Synthesis and biological research of novel azaacridine derivatives as potent DNA-binding ligands and topoisomerase II inhibitors
- Bioorg Med Chem. 2017 Jul 1;25(13):3437-3446. doi: 10.1016/j.bmc.2017.04.030.
- 1. Department of Chemistry, Tsinghua University, Beijing 100084, PR China; The Ministry-Province Jointly Constructed Base for State Key Lab-Shenzhen Key Laboratory of Chemical Biology, Graduate School at Shenzhen, Tsinghua University, Shenzhen 518055, PR China; National & Local United Engineering Lab for Personalized Anti-tumor Drugs, Graduate School at Shenzhen, Tsinghua University, Shenzhen 518055, PR China.
- 2. The Ministry-Province Jointly Constructed Base for State Key Lab-Shenzhen Key Laboratory of Chemical Biology, Graduate School at Shenzhen, Tsinghua University, Shenzhen 518055, PR China; National & Local United Engineering Lab for Personalized Anti-tumor Drugs, Graduate School at Shenzhen, Tsinghua University, Shenzhen 518055, PR China.
- 3. National & Local United Engineering Lab for Personalized Anti-tumor Drugs, Graduate School at Shenzhen, Tsinghua University, Shenzhen 518055, PR China.
- 4. The Ministry-Province Jointly Constructed Base for State Key Lab-Shenzhen Key Laboratory of Chemical Biology, Graduate School at Shenzhen, Tsinghua University, Shenzhen 518055, PR China; National & Local United Engineering Lab for Personalized Anti-tumor Drugs, Graduate School at Shenzhen, Tsinghua University, Shenzhen 518055, PR China. Electronic address: [email protected].
- 5. The Ministry-Province Jointly Constructed Base for State Key Lab-Shenzhen Key Laboratory of Chemical Biology, Graduate School at Shenzhen, Tsinghua University, Shenzhen 518055, PR China; National & Local United Engineering Lab for Personalized Anti-tumor Drugs, Graduate School at Shenzhen, Tsinghua University, Shenzhen 518055, PR China; Department of Pharmacology and Pharmaceutical Sciences, School of Medicine, Tsinghua University, Beijing 100084, PR China. Electronic address: [email protected].

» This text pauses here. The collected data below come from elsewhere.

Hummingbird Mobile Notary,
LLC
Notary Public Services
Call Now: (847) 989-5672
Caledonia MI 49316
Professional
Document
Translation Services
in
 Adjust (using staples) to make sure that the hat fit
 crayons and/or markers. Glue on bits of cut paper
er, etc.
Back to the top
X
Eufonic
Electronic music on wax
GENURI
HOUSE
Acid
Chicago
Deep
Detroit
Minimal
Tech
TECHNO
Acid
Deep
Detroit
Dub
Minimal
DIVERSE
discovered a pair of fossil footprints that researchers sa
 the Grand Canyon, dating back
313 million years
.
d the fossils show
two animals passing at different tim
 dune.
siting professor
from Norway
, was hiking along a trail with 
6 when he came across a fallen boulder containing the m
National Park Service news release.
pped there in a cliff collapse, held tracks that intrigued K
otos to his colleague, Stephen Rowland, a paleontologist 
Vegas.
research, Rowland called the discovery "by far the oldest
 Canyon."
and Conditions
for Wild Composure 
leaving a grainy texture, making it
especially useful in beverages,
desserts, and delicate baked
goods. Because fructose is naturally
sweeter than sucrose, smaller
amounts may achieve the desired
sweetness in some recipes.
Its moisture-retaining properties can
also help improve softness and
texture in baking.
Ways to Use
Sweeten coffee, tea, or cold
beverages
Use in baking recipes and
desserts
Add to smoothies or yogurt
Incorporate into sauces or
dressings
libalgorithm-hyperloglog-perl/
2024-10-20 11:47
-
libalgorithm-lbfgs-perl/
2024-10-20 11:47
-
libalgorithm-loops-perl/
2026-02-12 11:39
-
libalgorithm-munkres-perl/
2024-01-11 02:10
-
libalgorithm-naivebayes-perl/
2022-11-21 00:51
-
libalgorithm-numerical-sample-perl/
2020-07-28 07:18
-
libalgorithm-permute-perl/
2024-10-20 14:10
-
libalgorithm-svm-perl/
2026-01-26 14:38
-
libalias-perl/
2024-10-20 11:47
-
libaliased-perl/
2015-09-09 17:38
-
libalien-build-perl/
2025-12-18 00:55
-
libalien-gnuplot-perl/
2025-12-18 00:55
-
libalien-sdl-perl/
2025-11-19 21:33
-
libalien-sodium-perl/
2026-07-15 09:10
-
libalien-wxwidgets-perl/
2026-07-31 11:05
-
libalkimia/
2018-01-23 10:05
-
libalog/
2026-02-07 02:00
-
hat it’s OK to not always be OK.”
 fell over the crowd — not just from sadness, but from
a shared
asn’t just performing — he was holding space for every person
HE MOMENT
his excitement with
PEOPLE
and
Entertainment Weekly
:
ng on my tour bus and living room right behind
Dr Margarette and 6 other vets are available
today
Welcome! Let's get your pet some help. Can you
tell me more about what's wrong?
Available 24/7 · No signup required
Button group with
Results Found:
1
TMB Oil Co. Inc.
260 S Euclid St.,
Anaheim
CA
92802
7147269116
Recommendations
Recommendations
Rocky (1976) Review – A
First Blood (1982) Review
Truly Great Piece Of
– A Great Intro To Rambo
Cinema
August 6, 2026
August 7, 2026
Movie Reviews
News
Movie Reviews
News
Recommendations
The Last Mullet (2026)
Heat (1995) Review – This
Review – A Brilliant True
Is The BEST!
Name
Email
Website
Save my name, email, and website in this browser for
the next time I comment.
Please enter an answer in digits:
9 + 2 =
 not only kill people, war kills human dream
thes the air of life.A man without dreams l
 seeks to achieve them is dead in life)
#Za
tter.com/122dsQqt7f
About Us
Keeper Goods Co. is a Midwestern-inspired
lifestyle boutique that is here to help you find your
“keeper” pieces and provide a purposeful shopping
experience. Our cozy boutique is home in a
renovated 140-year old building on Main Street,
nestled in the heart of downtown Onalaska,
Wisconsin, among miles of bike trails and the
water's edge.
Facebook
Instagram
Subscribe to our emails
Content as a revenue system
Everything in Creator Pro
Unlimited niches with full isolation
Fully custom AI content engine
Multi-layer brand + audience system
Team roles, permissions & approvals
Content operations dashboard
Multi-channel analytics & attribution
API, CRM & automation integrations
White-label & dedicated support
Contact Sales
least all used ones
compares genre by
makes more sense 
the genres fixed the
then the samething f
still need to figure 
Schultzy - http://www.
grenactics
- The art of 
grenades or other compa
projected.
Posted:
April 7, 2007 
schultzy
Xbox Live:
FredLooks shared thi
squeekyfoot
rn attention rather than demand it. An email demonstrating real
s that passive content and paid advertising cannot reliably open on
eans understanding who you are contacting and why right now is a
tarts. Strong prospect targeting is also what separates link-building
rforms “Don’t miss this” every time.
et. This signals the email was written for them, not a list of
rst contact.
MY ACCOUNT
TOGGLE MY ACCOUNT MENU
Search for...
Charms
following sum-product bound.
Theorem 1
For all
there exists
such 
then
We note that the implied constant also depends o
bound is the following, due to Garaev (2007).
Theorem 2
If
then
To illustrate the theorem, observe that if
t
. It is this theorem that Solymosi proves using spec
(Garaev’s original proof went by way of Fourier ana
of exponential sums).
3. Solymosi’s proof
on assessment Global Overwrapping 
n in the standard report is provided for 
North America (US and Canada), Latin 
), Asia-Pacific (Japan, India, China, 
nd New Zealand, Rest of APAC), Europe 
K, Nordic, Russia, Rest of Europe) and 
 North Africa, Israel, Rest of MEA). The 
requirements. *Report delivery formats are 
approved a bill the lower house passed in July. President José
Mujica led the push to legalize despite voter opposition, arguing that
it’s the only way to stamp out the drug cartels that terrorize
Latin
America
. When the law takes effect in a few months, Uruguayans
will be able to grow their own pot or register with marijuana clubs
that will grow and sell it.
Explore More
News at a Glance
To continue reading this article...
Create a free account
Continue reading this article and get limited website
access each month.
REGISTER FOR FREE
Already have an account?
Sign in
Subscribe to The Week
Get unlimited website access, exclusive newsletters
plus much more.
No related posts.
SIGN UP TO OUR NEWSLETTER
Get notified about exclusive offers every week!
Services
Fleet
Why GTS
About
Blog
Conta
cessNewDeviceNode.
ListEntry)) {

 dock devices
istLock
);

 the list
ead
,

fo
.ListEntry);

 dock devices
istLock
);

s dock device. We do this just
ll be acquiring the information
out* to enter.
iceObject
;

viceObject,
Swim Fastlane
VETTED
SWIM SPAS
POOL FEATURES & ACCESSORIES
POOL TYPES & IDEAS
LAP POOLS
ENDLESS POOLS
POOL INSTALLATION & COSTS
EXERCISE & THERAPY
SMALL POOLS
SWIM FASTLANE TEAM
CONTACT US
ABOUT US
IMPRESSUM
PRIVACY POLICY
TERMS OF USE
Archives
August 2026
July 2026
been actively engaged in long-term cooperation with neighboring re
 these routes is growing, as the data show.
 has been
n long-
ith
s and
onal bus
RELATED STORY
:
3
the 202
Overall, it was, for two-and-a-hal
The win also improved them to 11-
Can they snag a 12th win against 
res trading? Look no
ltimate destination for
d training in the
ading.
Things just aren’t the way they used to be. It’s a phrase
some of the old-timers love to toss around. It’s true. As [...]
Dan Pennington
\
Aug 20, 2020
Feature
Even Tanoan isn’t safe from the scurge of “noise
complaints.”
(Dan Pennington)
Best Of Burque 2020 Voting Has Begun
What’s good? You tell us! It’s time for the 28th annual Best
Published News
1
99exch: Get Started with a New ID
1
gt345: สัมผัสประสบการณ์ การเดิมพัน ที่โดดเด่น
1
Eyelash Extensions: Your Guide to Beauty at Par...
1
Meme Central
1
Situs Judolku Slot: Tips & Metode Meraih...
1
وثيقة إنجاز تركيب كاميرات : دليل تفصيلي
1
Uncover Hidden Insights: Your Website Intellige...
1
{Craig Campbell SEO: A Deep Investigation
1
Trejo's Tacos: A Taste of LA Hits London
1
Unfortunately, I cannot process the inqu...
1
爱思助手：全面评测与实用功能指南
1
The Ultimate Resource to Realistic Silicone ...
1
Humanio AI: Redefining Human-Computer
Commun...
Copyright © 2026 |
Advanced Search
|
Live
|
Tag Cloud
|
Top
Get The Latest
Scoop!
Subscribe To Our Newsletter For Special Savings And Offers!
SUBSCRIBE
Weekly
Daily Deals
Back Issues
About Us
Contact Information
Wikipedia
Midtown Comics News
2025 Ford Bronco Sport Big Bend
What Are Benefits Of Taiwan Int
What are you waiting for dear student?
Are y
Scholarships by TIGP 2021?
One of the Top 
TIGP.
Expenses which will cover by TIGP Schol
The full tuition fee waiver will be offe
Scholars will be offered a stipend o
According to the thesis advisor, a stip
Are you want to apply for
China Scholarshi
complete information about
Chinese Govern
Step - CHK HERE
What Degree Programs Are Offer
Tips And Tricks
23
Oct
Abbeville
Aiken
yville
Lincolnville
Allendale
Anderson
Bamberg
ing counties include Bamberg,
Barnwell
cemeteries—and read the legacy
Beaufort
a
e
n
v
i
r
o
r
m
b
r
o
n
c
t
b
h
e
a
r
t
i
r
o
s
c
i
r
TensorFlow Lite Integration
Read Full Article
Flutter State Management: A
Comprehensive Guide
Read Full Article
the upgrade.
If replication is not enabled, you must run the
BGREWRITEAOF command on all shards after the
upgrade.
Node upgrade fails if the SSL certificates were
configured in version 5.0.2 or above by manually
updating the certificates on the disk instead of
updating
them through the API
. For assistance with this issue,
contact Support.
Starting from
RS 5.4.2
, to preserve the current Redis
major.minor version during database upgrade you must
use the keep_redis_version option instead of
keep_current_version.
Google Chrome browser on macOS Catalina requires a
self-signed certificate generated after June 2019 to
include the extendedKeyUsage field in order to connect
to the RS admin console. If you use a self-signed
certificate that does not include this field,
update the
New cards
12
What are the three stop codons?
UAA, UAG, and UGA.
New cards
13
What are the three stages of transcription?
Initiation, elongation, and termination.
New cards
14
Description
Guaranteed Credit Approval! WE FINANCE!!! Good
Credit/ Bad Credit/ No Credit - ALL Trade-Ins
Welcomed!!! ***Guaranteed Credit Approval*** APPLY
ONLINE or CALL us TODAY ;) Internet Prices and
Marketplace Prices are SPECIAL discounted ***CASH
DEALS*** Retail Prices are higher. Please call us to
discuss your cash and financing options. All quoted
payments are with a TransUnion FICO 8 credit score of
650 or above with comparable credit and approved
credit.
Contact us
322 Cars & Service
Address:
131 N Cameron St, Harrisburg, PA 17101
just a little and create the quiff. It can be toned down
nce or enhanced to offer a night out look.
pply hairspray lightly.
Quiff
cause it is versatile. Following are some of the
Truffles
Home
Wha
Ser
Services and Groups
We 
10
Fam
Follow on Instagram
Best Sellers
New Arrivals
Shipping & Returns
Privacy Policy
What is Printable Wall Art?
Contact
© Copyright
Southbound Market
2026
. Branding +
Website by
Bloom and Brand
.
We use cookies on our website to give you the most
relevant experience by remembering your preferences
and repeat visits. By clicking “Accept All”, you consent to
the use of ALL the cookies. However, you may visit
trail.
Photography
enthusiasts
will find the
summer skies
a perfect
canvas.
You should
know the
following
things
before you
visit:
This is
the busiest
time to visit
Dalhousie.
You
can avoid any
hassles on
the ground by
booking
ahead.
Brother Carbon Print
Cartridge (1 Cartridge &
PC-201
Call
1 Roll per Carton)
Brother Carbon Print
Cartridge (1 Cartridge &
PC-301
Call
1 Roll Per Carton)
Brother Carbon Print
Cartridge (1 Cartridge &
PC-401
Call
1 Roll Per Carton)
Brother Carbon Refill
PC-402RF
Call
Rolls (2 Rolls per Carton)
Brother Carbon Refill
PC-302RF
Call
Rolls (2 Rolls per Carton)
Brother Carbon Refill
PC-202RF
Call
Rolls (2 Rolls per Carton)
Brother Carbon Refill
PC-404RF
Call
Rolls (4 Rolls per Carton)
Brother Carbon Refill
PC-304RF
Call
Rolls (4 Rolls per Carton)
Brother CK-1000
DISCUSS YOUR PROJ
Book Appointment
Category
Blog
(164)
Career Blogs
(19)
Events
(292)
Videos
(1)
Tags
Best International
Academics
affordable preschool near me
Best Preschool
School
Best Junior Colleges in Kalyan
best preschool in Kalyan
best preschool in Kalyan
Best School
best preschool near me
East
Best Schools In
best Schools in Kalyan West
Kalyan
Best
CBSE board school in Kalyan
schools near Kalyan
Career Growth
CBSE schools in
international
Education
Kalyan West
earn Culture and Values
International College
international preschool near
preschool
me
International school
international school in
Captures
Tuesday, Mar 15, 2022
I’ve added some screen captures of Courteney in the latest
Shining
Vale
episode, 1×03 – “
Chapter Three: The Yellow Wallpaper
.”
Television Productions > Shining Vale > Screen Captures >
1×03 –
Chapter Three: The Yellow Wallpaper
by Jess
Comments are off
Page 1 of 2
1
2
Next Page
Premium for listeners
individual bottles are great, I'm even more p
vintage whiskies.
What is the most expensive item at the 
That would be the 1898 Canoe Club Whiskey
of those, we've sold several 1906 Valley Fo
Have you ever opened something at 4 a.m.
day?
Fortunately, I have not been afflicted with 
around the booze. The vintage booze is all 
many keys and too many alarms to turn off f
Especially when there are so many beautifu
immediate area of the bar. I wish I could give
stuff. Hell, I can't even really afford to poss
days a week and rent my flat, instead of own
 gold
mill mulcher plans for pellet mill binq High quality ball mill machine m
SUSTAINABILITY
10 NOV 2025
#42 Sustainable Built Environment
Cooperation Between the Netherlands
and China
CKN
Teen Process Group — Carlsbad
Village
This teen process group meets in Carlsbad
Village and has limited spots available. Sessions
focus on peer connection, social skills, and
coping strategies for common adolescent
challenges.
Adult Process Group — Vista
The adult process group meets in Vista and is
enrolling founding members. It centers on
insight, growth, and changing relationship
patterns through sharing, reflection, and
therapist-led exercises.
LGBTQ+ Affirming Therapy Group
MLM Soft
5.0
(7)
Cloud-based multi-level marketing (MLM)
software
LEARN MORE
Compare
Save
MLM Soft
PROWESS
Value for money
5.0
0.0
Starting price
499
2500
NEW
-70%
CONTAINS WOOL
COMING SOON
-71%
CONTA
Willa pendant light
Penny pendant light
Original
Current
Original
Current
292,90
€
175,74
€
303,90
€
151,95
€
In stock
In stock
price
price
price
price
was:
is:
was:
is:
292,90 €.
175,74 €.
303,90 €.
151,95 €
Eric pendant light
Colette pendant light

DNA and DNA-related Enzymes are one of the most effective and common used intracellular Anticancer targets in clinic and laboratory studies, however, most of DNA-targeting drugs suffered from toxic side effects. Development of new molecules with good antitumor activity and low side effects is important. Based on computer aided design and our previous studies, a series of novel azaacridine derivatives were synthesized as DNA and topoisomerases binding agents, among which compound 9 displayed the best antiproliferative activity with an IC50 value of 0.57μM against U937 cells, which was slightly better than m-AMSA. In addition, compound 9 displayed low cytotoxicity against human normal liver cells (QSG-7701), the IC50 of which was more than 3 times lower than m-AMSA. Later study indicated that all the compounds displayed topoisomerases II inhibition activity at 50μM. The representative compound 9 could bind with DNA and induce U937 Apoptosis through the exogenous pathway.